Угадал отец вслух не произнесённый вопрос. Ответил медленно, твёрдо:
– Я, сынаш, своих решений не меняю.
– А разве кто-то заставляет что-то менять? – рассудливо отступился Иван, подумав, раз не идёт на откровенность батечка, не надо попусту сорить словами. Не последний же день, выжду я ещё свой час. Напустил безразличия в голос: – Не меняете, ну и не меняйте. Мне-то что до всех Ваших решений? – Стишил клейкий голос до мечтательного шёпота: – Мне б только… Позвонить бы скорей… А то телефон подорожает.
– Это почему же? – насторожился отец.
– А потому, что каждый год ваша Америка отдаляется от нашей Европы на двадцать пять миллиметров. Дальше расстояние – дороже разговор!
– А-а!.. – заулыбались все.
– Мне б только… – не отступался Иван. – Полнедели как из дому. А не могу. Соскучился… Как там хозяйка? Как Надийка?..
– Вторая его дочка, – пояснил отцу Петро.

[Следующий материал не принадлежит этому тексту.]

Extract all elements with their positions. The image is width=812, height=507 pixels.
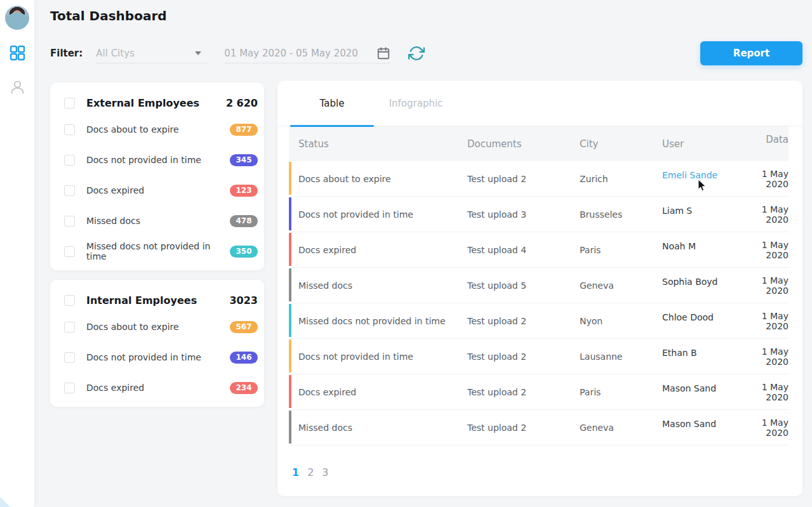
table-header: Status Documents City User Data — [289, 126, 789, 161]
col-data: Data — [760, 126, 789, 145]
item-label: Docs expired — [86, 185, 230, 195]
item-label: Docs expired — [86, 383, 230, 393]
card-total: 2 620 — [226, 97, 258, 109]
cell-user: Ethan B — [662, 339, 760, 358]
cell-date: 1 May 2020 — [760, 311, 789, 331]
user-avatar[interactable] — [5, 6, 29, 30]
user-link[interactable]: Emeli Sande — [662, 161, 760, 180]
count-badge: 350 — [230, 246, 258, 258]
count-badge: 567 — [230, 321, 258, 333]
users-icon[interactable] — [9, 79, 26, 96]
list-item: Docs about to expire 877 — [64, 114, 258, 145]
page-button-1[interactable]: 1 — [292, 466, 299, 478]
cell-date: 1 May 2020 — [760, 346, 789, 367]
col-status: Status — [289, 138, 467, 150]
item-label: Missed docs — [86, 216, 230, 226]
cell-user: Mason Sand — [662, 410, 760, 429]
cell-document: Test upload 3 — [467, 209, 580, 220]
checkbox[interactable] — [64, 246, 75, 257]
checkbox[interactable] — [64, 98, 75, 109]
checkbox[interactable] — [64, 322, 75, 333]
col-city: City — [580, 138, 662, 150]
cell-city: Brusseles — [580, 209, 662, 220]
cell-user: Sophia Boyd — [662, 268, 760, 287]
list-item: Docs expired 234 — [64, 372, 258, 403]
card-total: 3023 — [229, 294, 258, 306]
table-row: Missed docs not provided in time Test up… — [289, 303, 789, 339]
status-accent-bar — [289, 375, 291, 408]
cell-city: Geneva — [580, 280, 662, 291]
checkbox[interactable] — [64, 216, 75, 227]
status-accent-bar — [289, 233, 291, 266]
cell-date: 1 May 2020 — [760, 418, 789, 438]
cell-date: 1 May 2020 — [760, 169, 789, 189]
tab-table[interactable]: Table — [290, 81, 374, 126]
report-button[interactable]: Report — [700, 41, 802, 65]
cell-city: Lausanne — [580, 352, 662, 362]
list-item: Missed docs 478 — [64, 206, 258, 236]
cell-status: Docs not provided in time — [289, 209, 467, 220]
cell-user: Noah M — [662, 232, 760, 251]
cell-date: 1 May 2020 — [760, 382, 789, 402]
checkbox[interactable] — [64, 185, 75, 196]
count-badge: 877 — [230, 124, 258, 136]
page-title: Total Dashboard — [50, 8, 167, 23]
filter-bar: Filter: All Citys 01 May 2020 - 05 May 2… — [50, 39, 802, 67]
summary-card-internal: Internal Employees 3023 Docs about to ex… — [50, 280, 264, 407]
cell-user: Chloe Dood — [662, 303, 760, 322]
checkbox[interactable] — [64, 295, 75, 306]
item-label: Docs about to expire — [86, 322, 230, 332]
filter-label: Filter: — [50, 48, 83, 59]
checkbox[interactable] — [64, 383, 75, 393]
cell-document: Test upload 2 — [467, 423, 580, 433]
cell-document: Test upload 2 — [467, 316, 580, 326]
list-item: Missed docs not provided in time 350 — [64, 236, 258, 267]
status-accent-bar — [289, 268, 291, 301]
cell-status: Missed docs not provided in time — [289, 316, 467, 326]
status-accent-bar — [289, 304, 291, 337]
table-panel: Table Infographic Status Documents City … — [277, 81, 802, 496]
cell-document: Test upload 5 — [467, 280, 580, 291]
checkbox[interactable] — [64, 124, 75, 135]
cell-document: Test upload 2 — [467, 174, 580, 184]
count-badge: 234 — [230, 382, 258, 394]
sidebar — [0, 0, 35, 507]
table-row: Docs not provided in time Test upload 3 … — [289, 197, 789, 232]
item-label: Docs not provided in time — [86, 352, 230, 362]
city-filter-select[interactable]: All Citys — [96, 43, 208, 63]
tab-infographic[interactable]: Infographic — [374, 81, 458, 126]
city-filter-value: All Citys — [96, 48, 135, 59]
cell-document: Test upload 2 — [467, 387, 580, 397]
col-user: User — [662, 138, 760, 150]
table-row: Missed docs Test upload 2 Geneva Mason S… — [289, 410, 789, 445]
cell-status: Docs not provided in time — [289, 352, 467, 362]
item-label: Missed docs not provided in time — [86, 241, 230, 261]
calendar-icon — [376, 46, 390, 60]
page-button-2[interactable]: 2 — [307, 466, 314, 478]
list-item: Docs not provided in time 146 — [64, 342, 258, 372]
cell-status: Docs expired — [289, 387, 467, 397]
status-accent-bar — [289, 411, 291, 444]
cell-city: Paris — [580, 387, 662, 397]
cell-document: Test upload 4 — [467, 245, 580, 255]
status-accent-bar — [289, 162, 291, 195]
cell-date: 1 May 2020 — [760, 275, 789, 296]
item-label: Docs not provided in time — [86, 155, 230, 165]
item-label: Docs about to expire — [86, 124, 230, 135]
page-button-3[interactable]: 3 — [322, 466, 328, 478]
summary-column: External Employees 2 620 Docs about to e… — [50, 82, 264, 416]
count-badge: 345 — [230, 154, 258, 166]
tab-bar: Table Infographic — [277, 81, 802, 126]
checkbox[interactable] — [64, 155, 75, 166]
date-range-input[interactable]: 01 May 2020 - 05 May 2020 — [224, 43, 390, 63]
checkbox[interactable] — [64, 352, 75, 363]
count-badge: 478 — [230, 215, 258, 227]
cell-status: Missed docs — [289, 280, 467, 291]
cell-status: Missed docs — [289, 423, 467, 433]
refresh-button[interactable] — [408, 45, 425, 62]
cell-status: Docs about to expire — [289, 174, 467, 184]
cell-city: Nyon — [580, 316, 662, 326]
dashboard-grid-icon[interactable] — [9, 44, 26, 62]
cell-user: Liam S — [662, 197, 760, 216]
table-row: Docs expired Test upload 2 Paris Mason S… — [289, 374, 789, 410]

– Поехали – была в родилке. Как там, не родила ль уже? А кого? Внучку? Внука? Невезучий я мастер дамских дел. Одни дочки. Внучка уже одна… Неужели и зятьёв замоет на мою стёжку? Интересно, кто там объявится теперь у Надийки? Мы с хозяйкой загадали… Найдётся внук – Надийке оставим дом в Белках, съедем с хозяйкой в Иршаву. В район. Там при заводе мне и квартирку сулят, и работёнку по сердцу. На грани я сейчас… Позвонить бы домой да на станцию, под Москву, где испытывается малое моё это золотце. – Иван вкрадчиво погладил вэдээнховскую свою медалишку на лацкане.
– Ты смотри! За чужой счёт он готов с самим Богом разговаривать! – громыхнул широким генерал-басом Петро. – Да ты что, хлопче?! Ты хоть знаешь, во что обойдутся эти твои звоночки через океан? Ты нянька по миру пустишь!
"Шанец мой растёт. Правильно я сделал выбор, – думал отец, любуясь, с каким больным рвением Петро отсаживал Ивана от дорогой телефонной побрехеньки. – Крепкий ты, сынашу, на крестьянскую руку сделан… Схватчивый… Трезво подступаешься к делу, считаешь чужи деньжанята… Ра-ад… Стереги, Петюша, стереги каждую мою мелочинку. Сёни она тебе чужая. А завтра уже твоя, под власть тебе завещанная… Крепкому хозяйству нужен и крепкой хозяин. Как ты".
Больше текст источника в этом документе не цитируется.